Q 中村雄二郎氏の主張する「パトスの知」などというと、一種の形容矛盾のように聞こえますが…。それに残念ながら、人を感動せしめて、なにがしかのものを生み出すに際しては、いわゆるプラスの意味での「愛」とか「感動」ばかりではないのではないでしょうか。

 はい。たしかに人をして動かし駆り立てるものには、確かにプラスばかりではないでしょう。
 逆に「愛の欠如」も「怨恨感情」という強烈な動機となりえる、その点が問題です。マルクス主義もつまるところ、疎外論の構築において根底に「(家庭環境や神への)怨恨」が暗い影を落としていることは、言うまでもありません。
「科学的社会主義」の化けの皮の下には、どす黒い情念がとぐろを巻いていたというわけです。こうした思想が「論理」の枠に決して収まりきれずに、その根底に存する情念のメカニズムを看破したカール・ポパーは、マルクス主義やフロイト主義を「疑似科学」と称したのです。
 そうした暗い思想を生み出す情念は確かに、敵対意識を煽り、外敵からの防衛本能をむき出しにした「獣性」のたぐいにほかならないと言えるでしょう。
 そしてまた、元来はギリシア文献学者だったニーチェも、『悲劇の誕生』の中で、ギリシア神話のアポロン(調和的芸術の神)よりもむしろディオニュソス(酩酊と祝祭の神)の方に芸術の本質を見たように、ギリシア悲劇に「精神の粋」を見たと言えます。ここに実は、「知」「理性的秩序」よりも「情」「感性的耽溺」への重視・傾倒があります。だからこそ、「反理性主義」「反形而上学」「反近代・反西欧」を掲げるフランス現代思想では、フロイトと共に、ニーチェの思想を重要視しているのです。

「パトス」に含まれる多様な意味

 ところで「パトス」に関連してですが、ちなみに英語の「ペーソス」は、むしろ「哀れ」「悲痛」の意味が色濃く残っており、「キリストの受難」という場合の「受難」を意味する「パッション」と同系語です。
 この「パトス」という言葉は、単なる「感性」という枠内にとどまらないと考えた方がいいでしょう。とりわけ「受難」という意味が加わってくると、「衝撃」とか「感動」というニュアンスもあるのではないでしょうか。日本語の「あはれ」も、元来の古語ではものごとに感動することに用いられました。
 ですから、「パトスの知」というのは、形容矛盾とは言えないのではないでしょうか。心情的な動機と情熱をもとに、様々な「知」が生みだされ展開されていくのではないでしょうか。
 かといって、では「パトス」がフロイトの言う社会生活で抑圧された「リビドー」のようなものにすぎない、とも言えません。
 なぜなら、もしそうなら万人が精神的に抑圧され、そこから解放されねばならない、というイデオロギーに支配されてしまうはずだからです。
 そして世界でほとんど大多数の人々が何らかの宗教的信仰を持つという事実に対して、「ヒステリー性疾患」という言明がいかに的はずれであるかを、考慮しなければならないでしょう。

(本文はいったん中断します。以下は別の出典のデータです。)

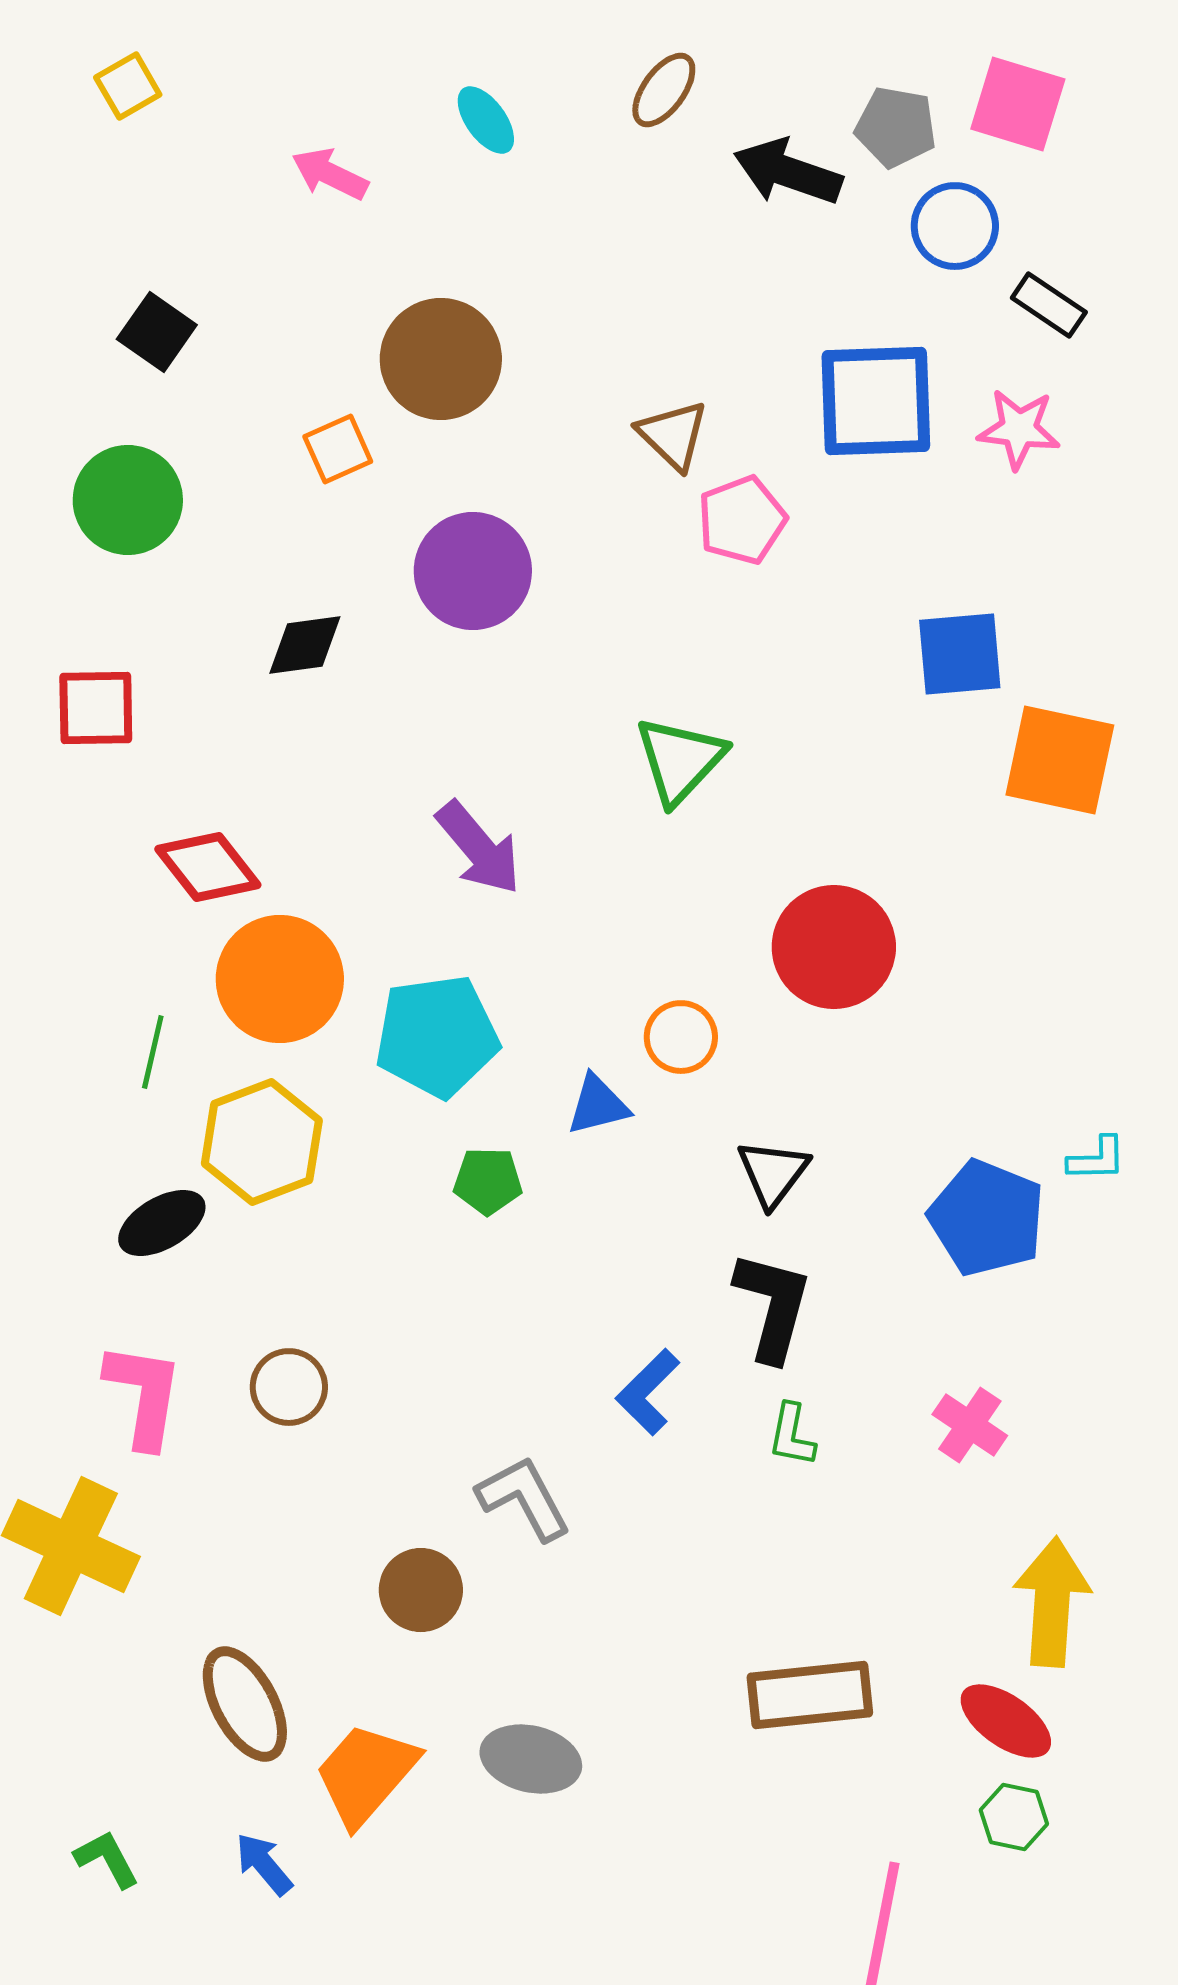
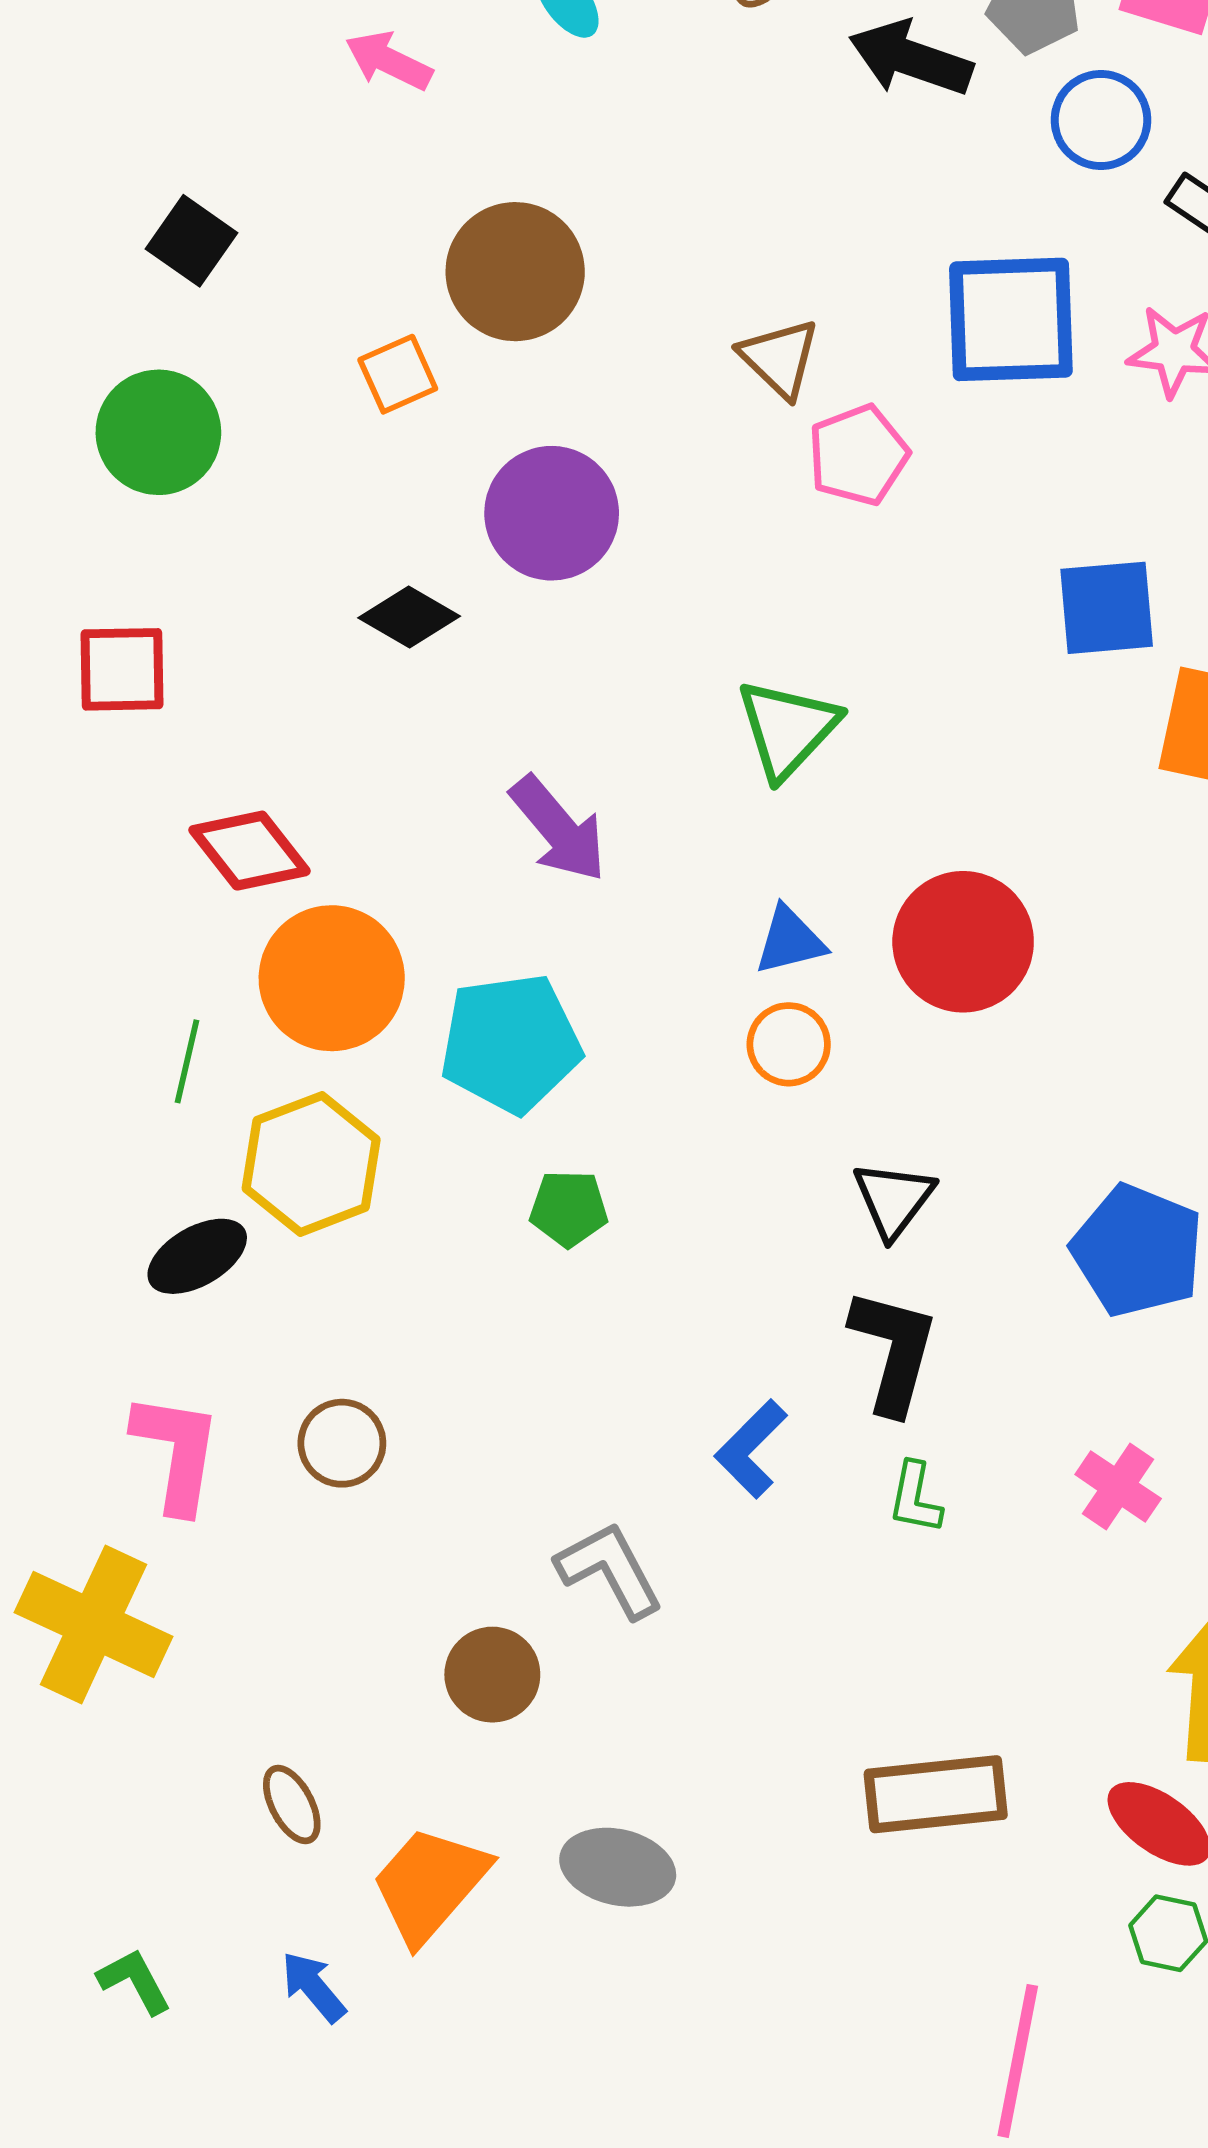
black diamond: (305, 645) -> (409, 617), moved, turned 38
blue triangle: (598, 1105) -> (790, 941), moved
brown ellipse: (245, 1704) -> (292, 1805), size x0.6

 例えば、「記号論」の祖であるソシュールにおいて言語を、言語一般としての「ラング」と語られる言葉としての「パロール」とを区別したり、現象学でフッサールが人間の意識を「ノエシス」と「ノエマ」と区別したように、人間の「心」にも、「知情意」(ロゴス・パトス・エトス)という区分ではない別の構造があるのではないか、ということです。
 心の問題にメスを入れたフロイトですが、フッサールに始まる現象学という思想的潮流も、そもそも「心の問題」を通じ、心理学の限界の中から生まれてきたのです。

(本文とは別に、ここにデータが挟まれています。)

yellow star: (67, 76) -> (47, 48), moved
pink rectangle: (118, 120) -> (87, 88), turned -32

 とは言え、もちろん人間は理性や知性だけでは日常を生きられません。
 だからこそ、かつてカントが「批判哲学」を打ち立て、「形而上学」に対して新たな生命を吹き込んだように、「理性」にも「パトス」(感性)にも、いま一度さらなる批判的吟味が加えられねばならないでしょう。そうすればもっと、「神」や「霊魂不滅」などの形而上学的主題が新たな意味を生じてくるはずです。